Beginning at the top of the entries below, retype each line exactly until the line containing "đa năng Dr. máy" has been written out; include no pictures and no later lines.

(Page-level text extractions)
────────────────────────────────────────

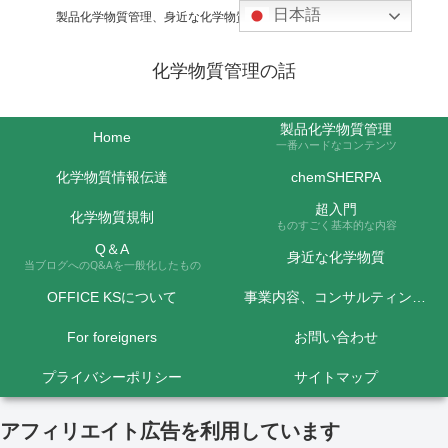
日本語
製品化学物質管理、身近な化学物質などの話題を取り上げます
化学物質管理の話
製品化学物質管理
Home
一番ハードなコンテンツ
化学物質情報伝達
chemSHERPA
超入門
化学物質規制
ものすごく基本的な内容
Q＆A
身近な化学物質
当ブログへのQ&Aを一般化したもの
OFFICE KSについて
事業内容、コンサルティング料金など
For foreigners
お問い合わせ
プライバシーポリシー
サイトマップ
アフィリエイト広告を利用しています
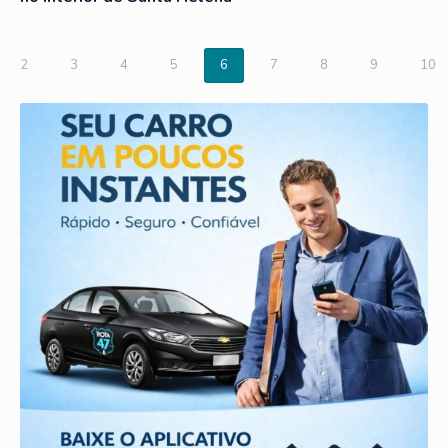
2
3
4
5
6
7
8
9
10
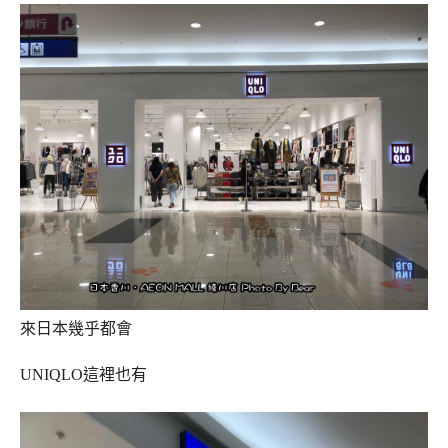
來日本幾乎都會
UNIQLO這裡也有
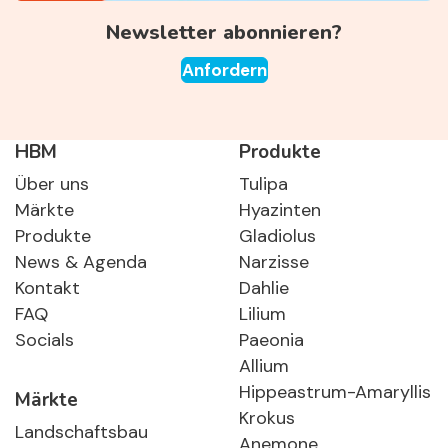
Newsletter abonnieren?
Anfordern
HBM
Produkte
Über uns
Tulipa
Märkte
Hyazinten
Produkte
Gladiolus
News & Agenda
Narzisse
Kontakt
Dahlie
FAQ
Lilium
Socials
Paeonia
Allium
Hippeastrum-Amaryllis
Märkte
Krokus
Landschaftsbau
Anemone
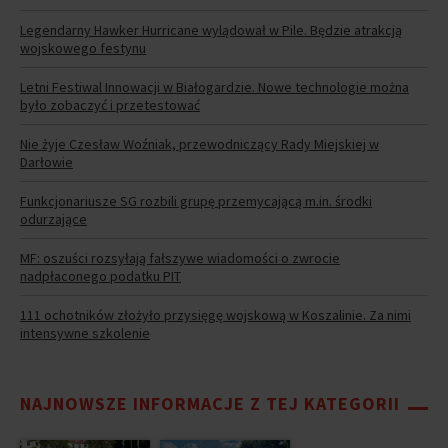
Legendarny Hawker Hurricane wylądował w Pile. Będzie atrakcją
wojskowego festynu
Letni Festiwal Innowacji w Białogardzie. Nowe technologie można
było zobaczyć i przetestować
Nie żyje Czesław Woźniak, przewodniczący Rady Miejskiej w
Darłowie
Funkcjonariusze SG rozbili grupę przemycającą m.in. środki
odurzające
MF: oszuści rozsyłają fałszywe wiadomości o zwrocie
nadpłaconego podatku PIT
111 ochotników złożyło przysięgę wojskową w Koszalinie. Za nimi
intensywne szkolenie
NAJNOWSZE INFORMACJE Z TEJ KATEGORII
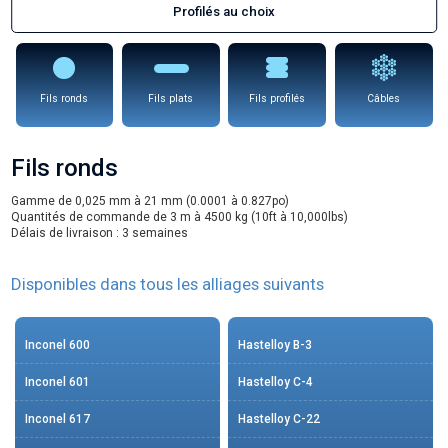
Profilés au choix
Fils ronds
Fils plats
Fils profilés
Câbles
Fils ronds
Gamme de 0,025 mm à 21 mm (0.0001 à 0.827po)
Quantités de commande de 3 m à 4500 kg (10ft à 10,000lbs)
Délais de livraison : 3 semaines
Disponibles dans tous les alliages suivants
Inconel 600
Hastelloy B-3
Inconel 601
Hastelloy C-4
Inconel 617
Hastelloy C-22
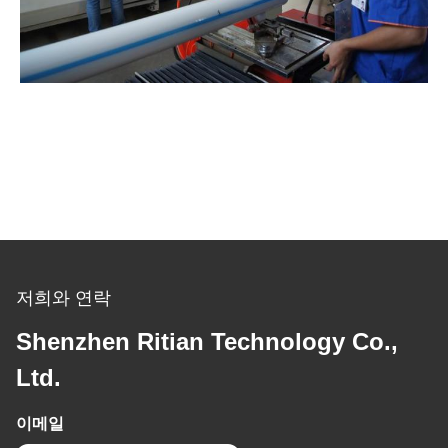
저희와 연락
Shenzhen Ritian Technology Co.,
Ltd.
이메일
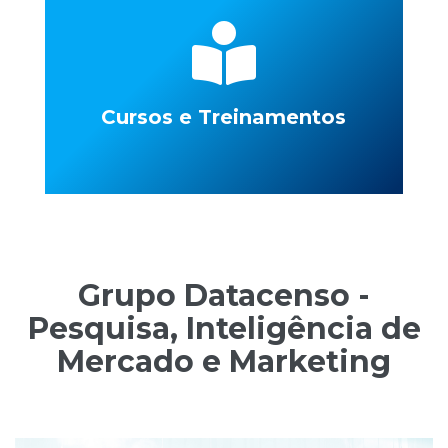
Cursos e Treinamentos
Grupo Datacenso -
Pesquisa, Inteligência de
Mercado e Marketing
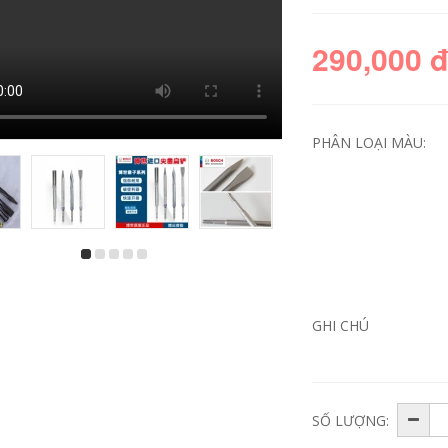
290,000 
PHÂN LOẠI MÀU:
Máy khoan động
Máy khoan điện
ực điện lithium
cầm tay Bosch
không chổi than
GSR18V-60FC có thể
Bosch GSB185-LI có
sạc lại Máy khoan
thể sạc lại máy
vặn vít dùng pin
GHI CHÚ
khoan cầm tay đa
lithium công tắc điện
chức năng Máy
đa năng Dr. máy
khoan vặn vít dùng
khoan cầm tay
điện máy khoan
điện
10,782,000
SỐ LƯỢNG:
2,764,000
Máy khoan va đập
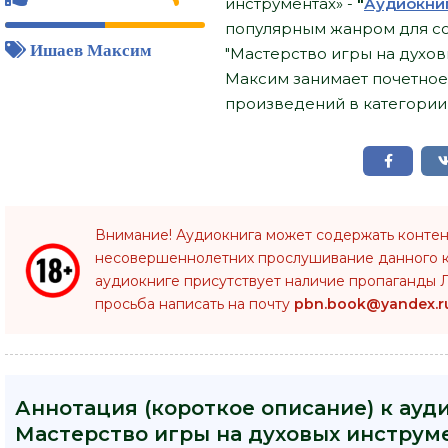
инструментах» -
"
Аудиокни
популярным жанром для со
Ишаев Максим
"Мастерство игры на духов
Максим занимает почетное
произведений в категории 
Внимание! Аудиокнига может содержать контен
несовершеннолетних прослушивание данного 
аудиокниге присутствует наличие пропаганды Л
просьба написать на почту
pbn.book@yandex.r
Аннотация (короткое описание) к ауд
Мастерство игры на духовых инструм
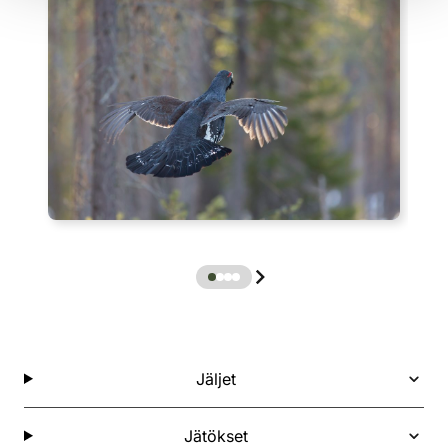
Jäljet
Jätökset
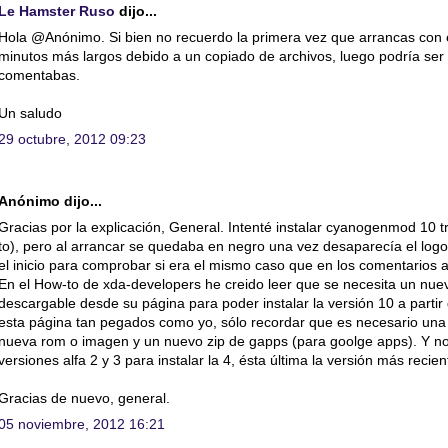
Le Hamster Ruso
dijo...
Hola @Anónimo. Si bien no recuerdo la primera vez que arrancas con e
minutos más largos debido a un copiado de archivos, luego podría ser 
comentabas.
Un saludo
29 octubre, 2012 09:23
Anónimo dijo...
Gracias por la explicación, General. Intenté instalar cyanogenmod 10 t
to), pero al arrancar se quedaba en negro una vez desaparecía el logo
el inicio para comprobar si era el mismo caso que en los comentarios a
En el How-to de xda-developers he creido leer que se necesita un nuev
descargable desde su página para poder instalar la versión 10 a partir 
esta página tan pegados como yo, sólo recordar que es necesario un
nueva rom o imagen y un nuevo zip de gapps (para goolge apps). Y no 
versiones alfa 2 y 3 para instalar la 4, ésta última la versión más recien
Gracias de nuevo, general.
05 noviembre, 2012 16:21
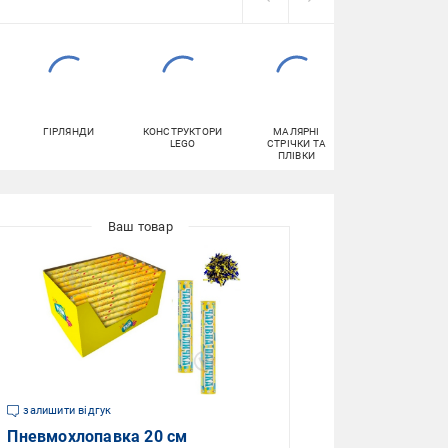
ГІРЛЯНДИ
КОНСТРУКТОРИ
МАЛЯРНІ
ОФІСНИЙ ПАПІ
LEGO
СТРІЧКИ ТА
ПЛІВКИ
залишити відгук
Пневмохлопавка 20 см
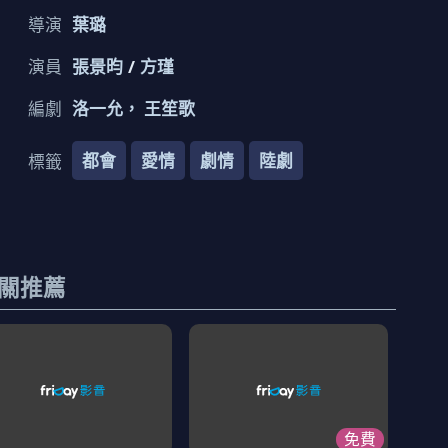
導演
葉璐
演員
張景昀
方瑾
編劇
洛一允， 王笙歌
都會
愛情
劇情
陸劇
標籤
關推薦
免費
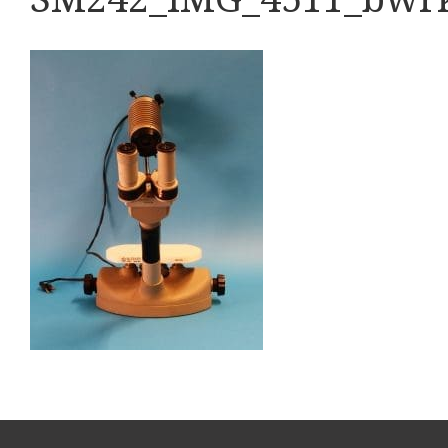
Boeken
Divers
Makers
Images
Culpeper (ca. 1735)
Cuff (ca. 1745)
Driepootmicroscoop volgens Culpeper (1750-1780
Dollond, ‘Jones’ most improved type’ (1800-1830)
Long, Gould type (1821-1850)
Chevalier, trommelmicroscoop (1831-1841)
Nachet, ‘grand modèle’ (1856-1862)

────────────────────────────────────────

■ Exercise result:
日本語
製品化学物質管理、身近な化学物質などの話題を取り上げます
化学物質管理の話
製品化学物質管理
Home
一番ハードなコンテンツ
化学物質情報伝達
chemSHERPA
超入門
化学物質規制
ものすごく基本的な内容
Q＆A
身近な化学物質
当ブログへのQ&Aを一般化したもの
OFFICE KSについて
事業内容、コンサルティング料金など
For foreigners
お問い合わせ
プライバシーポリシー
サイトマップ
アフィリエイト広告を利用しています
2
3
4
5
6
7
8
9
10
來日本幾乎都會
UNIQLO這裡也有
Newsletter abonnieren?
Anfordern
HBM
Produkte
Über uns
Tulipa
Märkte
Hyazinten
Produkte
Gladiolus
News & Agenda
Narzisse
Kontakt
Dahlie
FAQ
Lilium
Socials
Paeonia
Allium
Hippeastrum-Amaryllis
Märkte
Krokus
Landschaftsbau
Anemone
Legendarny Hawker Hurricane wylądował w Pile. Będzie atrakcją
wojskowego festynu
Letni Festiwal Innowacji w Białogardzie. Nowe technologie można
było zobaczyć i przetestować
Nie żyje Czesław Woźniak, przewodniczący Rady Miejskiej w
Darłowie
Funkcjonariusze SG rozbili grupę przemycającą m.in. środki
odurzające
MF: oszuści rozsyłają fałszywe wiadomości o zwrocie
nadpłaconego podatku PIT
111 ochotników złożyło przysięgę wojskową w Koszalinie. Za nimi
intensywne szkolenie
NAJNOWSZE INFORMACJE Z TEJ KATEGORII
Profilés au choix
Fils ronds
Fils plats
Fils profilés
Câbles
Fils ronds
Gamme de 0,025 mm à 21 mm (0.0001 à 0.827po)
Quantités de commande de 3 m à 4500 kg (10ft à 10,000lbs)
Délais de livraison : 3 semaines
Disponibles dans tous les alliages suivants
Inconel 600
Hastelloy B-3
Inconel 601
Hastelloy C-4
Inconel 617
Hastelloy C-22
저희와 연락
Shenzhen Ritian Technology Co.,
Ltd.
이메일
Cursos e Treinamentos
Grupo Datacenso -
Pesquisa, Inteligência de
Mercado e Marketing
290,000 
PHÂN LOẠI MÀU:
Máy khoan động
Máy khoan điện
ực điện lithium
cầm tay Bosch
không chổi than
GSR18V-60FC có thể
Bosch GSB185-LI có
sạc lại Máy khoan
thể sạc lại máy
vặn vít dùng pin
GHI CHÚ
khoan cầm tay đa
lithium công tắc điện
chức năng Máy
đa năng Dr. máy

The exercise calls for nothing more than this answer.